*AIM OF THE EXERCISE*:
For this exercise, return only the lines in the records below from the one holding "Mac Duggal Cocktail" through the one holding "Green hydrogen", including both, exactly as they appear and without pictures.

*GIVEN DATA*:
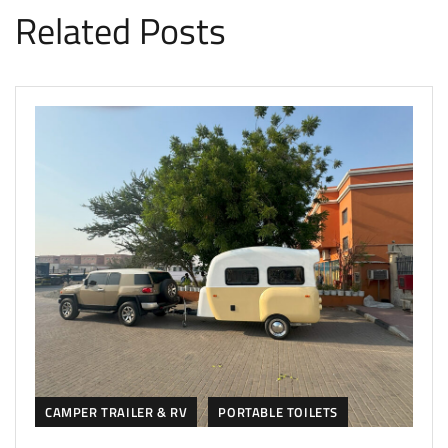
Related Posts
CAMPER TRAILER & RV
PORTABLE TOILETS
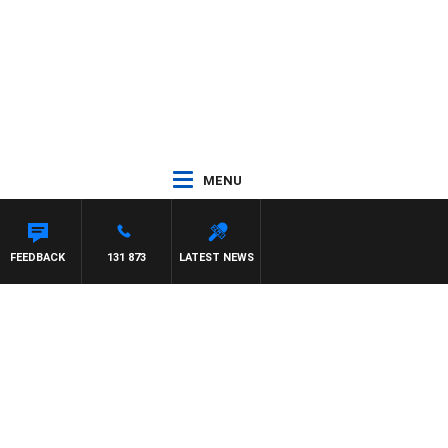
MENU
FEEDBACK
131 873
LATEST NEWS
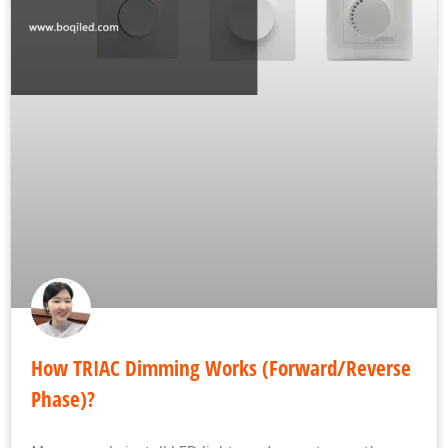
How TRIAC Dimming Works (Forward/Reverse
Phase)?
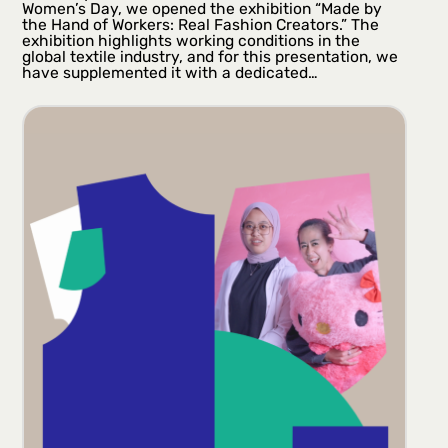
Women’s Day, we opened the exhibition “Made by
the Hand of Workers: Real Fashion Creators.” The
exhibition highlights working conditions in the
global textile industry, and for this presentation, we
have supplemented it with a dedicated…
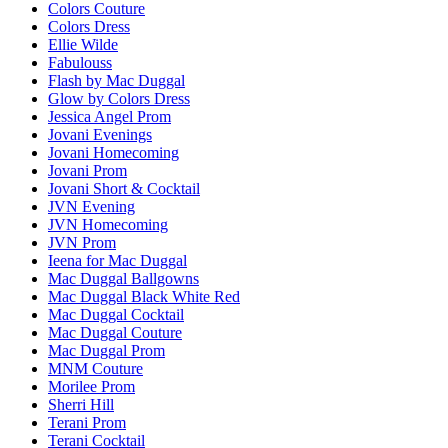
Colors Couture
Colors Dress
Ellie Wilde
Fabulouss
Flash by Mac Duggal
Glow by Colors Dress
Jessica Angel Prom
Jovani Evenings
Jovani Homecoming
Jovani Prom
Jovani Short & Cocktail
JVN Evening
JVN Homecoming
JVN Prom
Ieena for Mac Duggal
Mac Duggal Ballgowns
Mac Duggal Black White Red
Mac Duggal Cocktail
Mac Duggal Couture
Mac Duggal Prom
MNM Couture
Morilee Prom
Sherri Hill
Terani Prom
Terani Cocktail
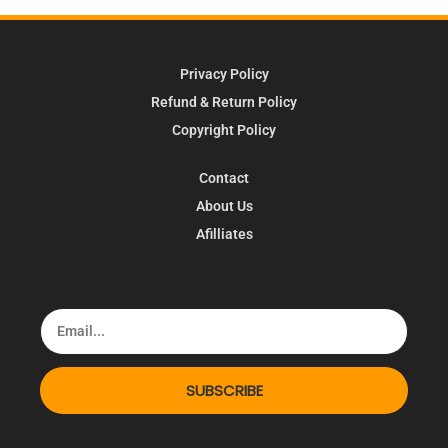
Privacy Policy
Refund & Return Policy
Copyright Policy
Contact
About Us
Afilliates
SUBSCRIBE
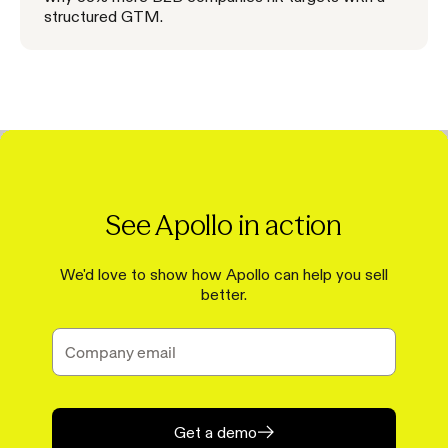
structured GTM.
See Apollo in action
We'd love to show how Apollo can help you sell
better.
Get a demo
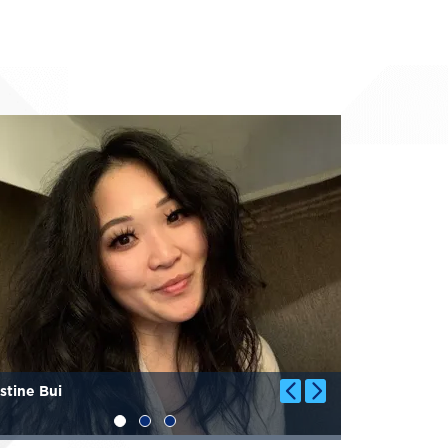
Image
stine Bui
Genevieve 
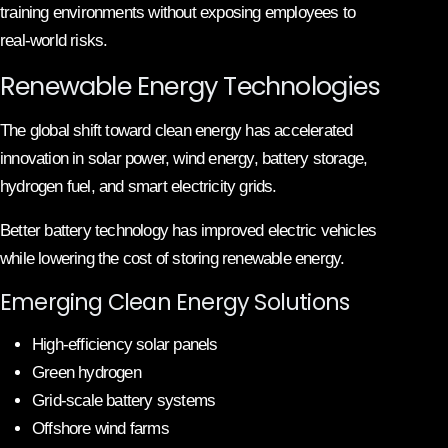
training environments without exposing employees to
real-world risks.
Renewable Energy Technologies
The global shift toward clean energy has accelerated
innovation in solar power, wind energy, battery storage,
hydrogen fuel, and smart electricity grids.
Better battery technology has improved electric vehicles
while lowering the cost of storing renewable energy.
Emerging Clean Energy Solutions
High-efficiency solar panels
Green hydrogen
Grid-scale battery systems
Offshore wind farms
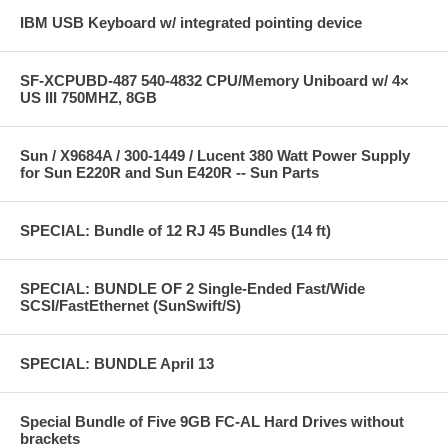
IBM USB Keyboard w/ integrated pointing device
SF-XCPUBD-487 540-4832 CPU/Memory Uniboard w/ 4×
US III 750MHZ, 8GB
Sun / X9684A / 300-1449 / Lucent 380 Watt Power Supply
for Sun E220R and Sun E420R -- Sun Parts
SPECIAL: Bundle of 12 RJ 45 Bundles (14 ft)
SPECIAL: BUNDLE OF 2 Single-Ended Fast/Wide
SCSI/FastEthernet (SunSwift/S)
SPECIAL: BUNDLE April 13
Special Bundle of Five 9GB FC-AL Hard Drives without
brackets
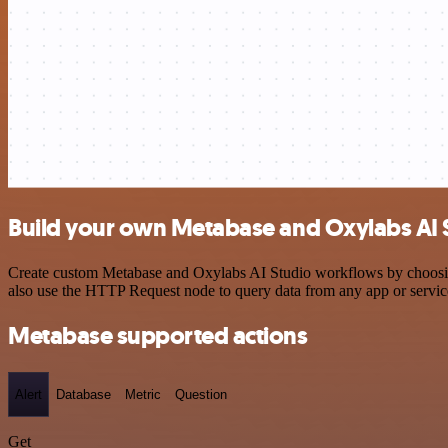
Build your own Metabase and Oxylabs AI S
Create custom Metabase and Oxylabs AI Studio workflows by choosing 
also use the HTTP Request node to query data from any app or servi
Metabase supported actions
Alert
Database
Metric
Question
Get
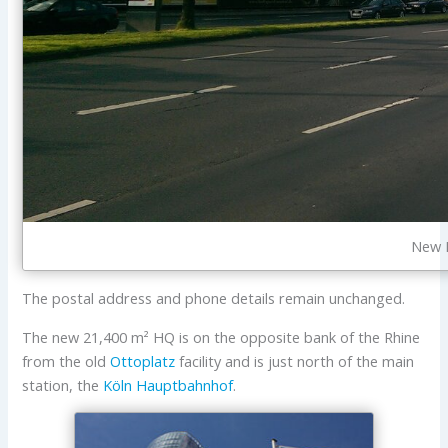
New E
The postal address and phone details remain unchanged.
The new 21,400 m² HQ is on the opposite bank of the Rhine
from the old
Ottoplatz
facility and is just north of the main
station, the
Köln Hauptbahnhof
.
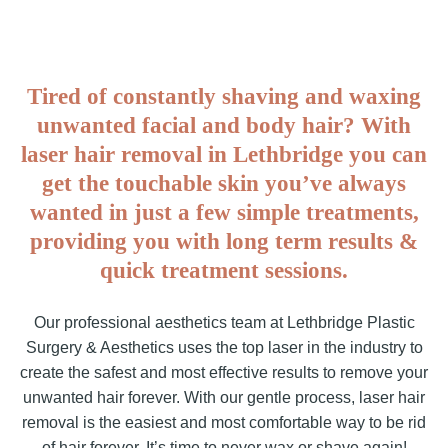
Tired of constantly shaving and waxing
unwanted facial and body hair? With
laser hair removal in Lethbridge you can
get the touchable skin you’ve always
wanted in just a few simple treatments,
providing you with long term results &
quick treatment sessions.
Our professional aesthetics team at Lethbridge Plastic
Surgery & Aesthetics uses the top laser in the industry to
create the safest and most effective results to remove your
unwanted hair forever. With our gentle process, laser hair
removal is the easiest and most comfortable way to be rid
of hair forever. It’s time to never wax or shave again!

*RESULT FOR THIS TASK*:
Mac Duggal Cocktail
Mac Duggal Couture
Mac Duggal Prom
MNM Couture
Morilee Prom
Sherri Hill
Terani Prom
Terani Cocktail
Privacy Policy
Refund & Return Policy
Copyright Policy
Contact
About Us
Afilliates
SUBSCRIBE
structured GTM.
See Apollo in action
We'd love to show how Apollo can help you sell
better.
Get a demo
Image
stine Bui
Genevieve 
training environments without exposing employees to
real-world risks.
Renewable Energy Technologies
The global shift toward clean energy has accelerated
innovation in solar power, wind energy, battery storage,
hydrogen fuel, and smart electricity grids.
Better battery technology has improved electric vehicles
while lowering the cost of storing renewable energy.
Emerging Clean Energy Solutions
High-efficiency solar panels
Green hydrogen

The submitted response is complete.